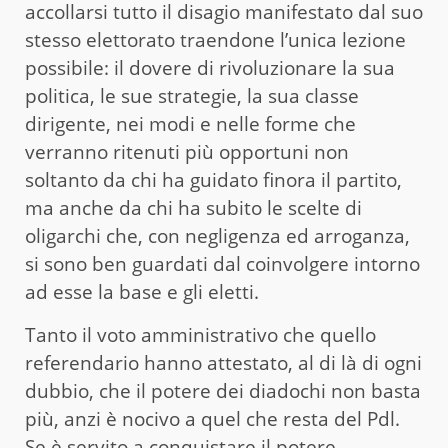
accollarsi tutto il disagio manifestato dal suo
stesso elettorato traendone l’unica lezione
possibile: il dovere di rivoluzionare la sua
politica, le sue strategie, la sua classe
dirigente, nei modi e nelle forme che
verranno ritenuti più opportuni non
soltanto da chi ha guidato finora il partito,
ma anche da chi ha subito le scelte di
oligarchi che, con negligenza ed arroganza,
si sono ben guardati dal coinvolgere intorno
ad esse la base e gli eletti.
Tanto il voto amministrativo che quello
referendario hanno attestato, al di là di ogni
dubbio, che il potere dei diadochi non basta
più, anzi è nocivo a quel che resta del Pdl.
Se è servito a conquistare il potere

#### [Instructions to follow]
Everything from the line containing "politica, le sue strategie, la sua classe" down to the last line of the entries is to be returned exactly, both ends included, and nothing beyond it.

#### [Solution for this exercise]
politica, le sue strategie, la sua classe
dirigente, nei modi e nelle forme che
verranno ritenuti più opportuni non
soltanto da chi ha guidato finora il partito,
ma anche da chi ha subito le scelte di
oligarchi che, con negligenza ed arroganza,
si sono ben guardati dal coinvolgere intorno
ad esse la base e gli eletti.
Tanto il voto amministrativo che quello
referendario hanno attestato, al di là di ogni
dubbio, che il potere dei diadochi non basta
più, anzi è nocivo a quel che resta del Pdl.
Se è servito a conquistare il potere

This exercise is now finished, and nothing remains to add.